In [None]:
#1.Set Up Environment
#Start by installing necessary libraries, including PySpark and any visualization libraries like Matplotlib or Seaborn

#2.Load Data
#python

from pyspark.sql import SparkSession

# Create Spark Session
spark = SparkSession.builder \
    .appName("Credit Card Transactions Analysis") \
    .getOrCreate()

# Load the dataset (assuming it's a CSV or JSON format)
df = spark.read.json("path/to/your/dataset.json")  # or .csv if applicable

#3.Data Exploration
df.show()
df.printSchema()

#4.Data Cleaning and Transformation
#Handling PII Data:Identify and discuss which columns contain PII (e.g., names, credit card numbers, etc.)
#Data Quality Assurance:

# Check for null values
df.select([count(when(isnan(c) | col(c).isNull(), c)).alias(c) for c in df.columns]).show()

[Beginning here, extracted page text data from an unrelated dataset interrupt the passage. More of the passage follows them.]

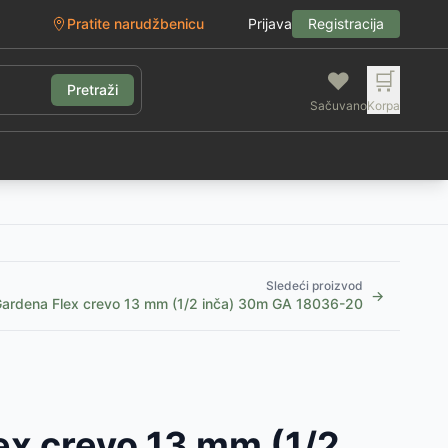
Pratite narudžbenicu
Prijava
Registracija
❤️
🛒
Pretraži
Sačuvano
Korpa
g
Sledeći proizvod
→
ardena Flex crevo 13 mm (1/2 inča) 30m GA 18036-20
ex crevo 13 mm (1/2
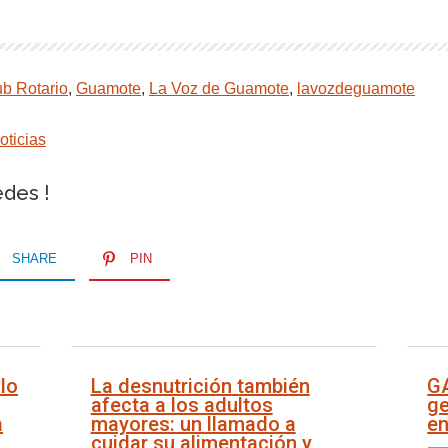
ub Rotario
,
Guamote
,
La Voz de Guamote
,
lavozdeguamote
oticias
edes !
SHARE
PIN
lo
La desnutrición también
G
afecta a los adultos
ge
a
mayores: un llamado a
en
cuidar su alimentación y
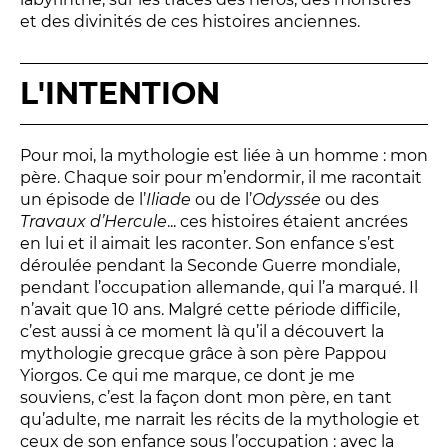
Relais
et des divinités de ces histoires anciennes.
En famille
Étudiant
L'INTENTION
Entreprise
Entre amis, entre collègues
Pour moi, la mythologie est liée à un homme : mon
Acteur des secteurs social,
père. Chaque soir pour m’endormir, il me racontait
médical et judiciaire
un épisode de l’
Iliade
ou de l’
Odyssée
ou des
En situation de handicap
Travaux d’Hercule
... ces histoires étaient ancrées
en lui et il aimait les raconter. Son enfance s’est
déroulée pendant la Seconde Guerre mondiale,
PRATIQUEZ...
pendant l’occupation allemande, qui l’a marqué. Il
n’avait que 10 ans. Malgré cette période difficile,
Nissa Slam
c’est aussi à ce moment là qu’il a découvert la
Le Lab'Oratoire
[cours d’oralité]
mythologie grecque grâce à son père Pappou
Yiorgos. Ce qui me marque, ce dont je me
À Voix haute ·
cours [8-14 ans]
souviens, c’est la façon dont mon père, en tant
qu’adulte, me narrait les récits de la mythologie et
ceux de son enfance sous l’occupation : avec la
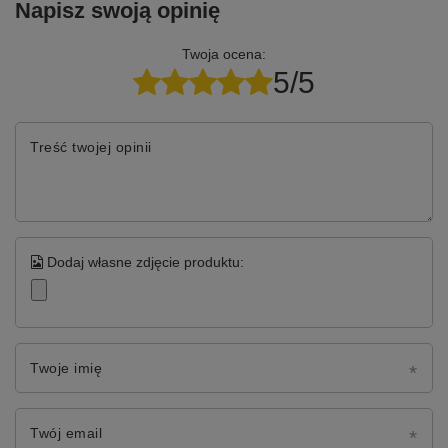
Napisz swoją opinię
Twoja ocena:
5/5
Treść twojej opinii
Dodaj własne zdjęcie produktu:
Twoje imię
Twój email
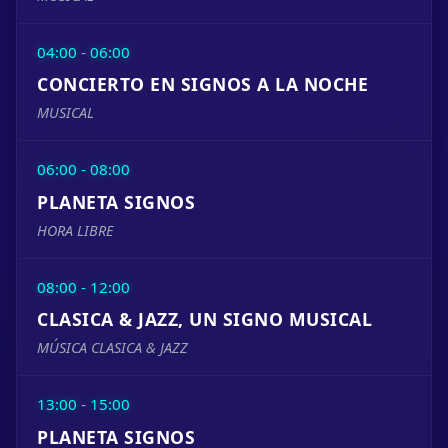
04:00 - 06:00
CONCIERTO EN SIGNOS A LA NOCHE
MUSICAL
06:00 - 08:00
PLANETA SIGNOS
HORA LIBRE
08:00 - 12:00
CLASICA & JAZZ, UN SIGNO MUSICAL
MÚSICA CLASICA & JAZZ
13:00 - 15:00
PLANETA SIGNOS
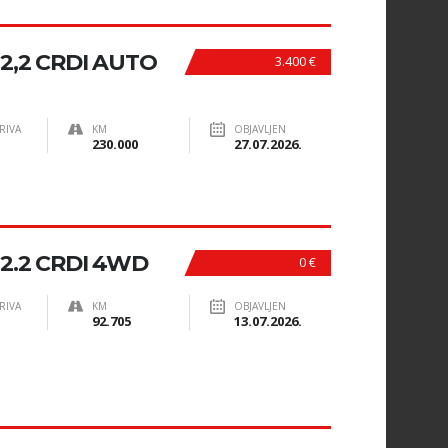
2,2 CRDI AUTO
3.400 €
RIVA
KM
OBJAVLJEN
230.000
27.07.2026.
2.2 CRDI 4WD
0 €
RIVA
KM
OBJAVLJEN
92.705
13.07.2026.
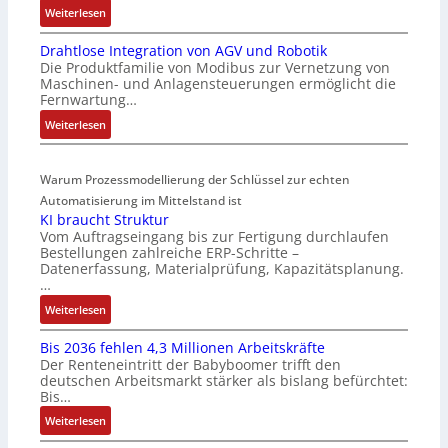
:
Weiterlesen
4
r
M
4
-
Drahtlose Integration von AGV und Robotik
a
3
I
Die Produktfamilie von Modibus zur Vernetzung von
r
-
n
Maschinen- und Anlagensteuerungen ermöglicht die
k
Z
t
Fernwartung…
t
e
e
:
Weiterlesen
s
r
g
D
t
t
r
r
a
i
a
Warum Prozessmodellierung der Schlüssel zur echten
a
r
f
t
h
Automatisierung im Mittelstand ist
t
i
i
KI braucht Struktur
t
f
z
o
Vom Auftragseingang bis zur Fertigung durchlaufen
l
ü
i
n
Bestellungen zahlreiche ERP-Schritte –
o
r
e
i
Datenerfassung, Materialprüfung, Kapazitätsplanung.
s
m
r
n
…
e
u
u
F
:
Weiterlesen
I
l
n
a
K
n
t
g
n
Bis 2036 fehlen 4,3 Millionen Arbeitskräfte
I
t
i
b
u
Der Renteneintritt der Babyboomer trifft den
b
e
v
e
c
deutschen Arbeitsmarkt stärker als bislang befürchtet:
r
g
a
Bis…
s
C
a
r
r
t
N
:
Weiterlesen
u
a
i
ä
C
B
c
t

# Example of dropping rows with null values
df = df.na.drop()

#JSON Flattening:Flatten any JSON data if applicable, using functions like explode() if you encounter nested structures

# Flatten the JSON structure (if needed)
# df = df.withColumn("new_column", explode(df.json_column))

#Timestamp Conversion:

from pyspark.sql.functions import from_utc_timestamp, to_timestamp

df = df.withColumn("trans_date_trans_time", from_utc_timestamp(to_timestamp("trans_date_trans_time"), "UTC+8"))
# Repeat for other timestamp columns as necessary.


#Name Derivation:

#Derive first and last names from a person_name column, handling any dirty

from pyspark.sql.functions import split, trim

df = df.withColumn("first", trim(split(df.person_name, ",").getItem(0)))
df = df.withColumn("last", trim(split(df.person_name, ",").getItem(1)))


#5.Visualizations and Analysis

Import matplotlib.pyplot as plt
import pandas as pd

# Convert to Pandas for visualization if necessary
pdf = df.toPandas()

# Example visualization: Total transactions by category
transaction_counts = pdf['category'].value_counts()
transaction_counts.plot(kind='bar')
plt.title('Transaction Counts by Category')
plt.xlabel('Category')
plt.ylabel('Counts')
plt.show()
### Data Cleaning Process
#The dataset contained various null values and inconsistencies, particularly within the `person_name` field. We separated this into first and last names using a split approach, ensuring values are trimmed to remove excess whitespace.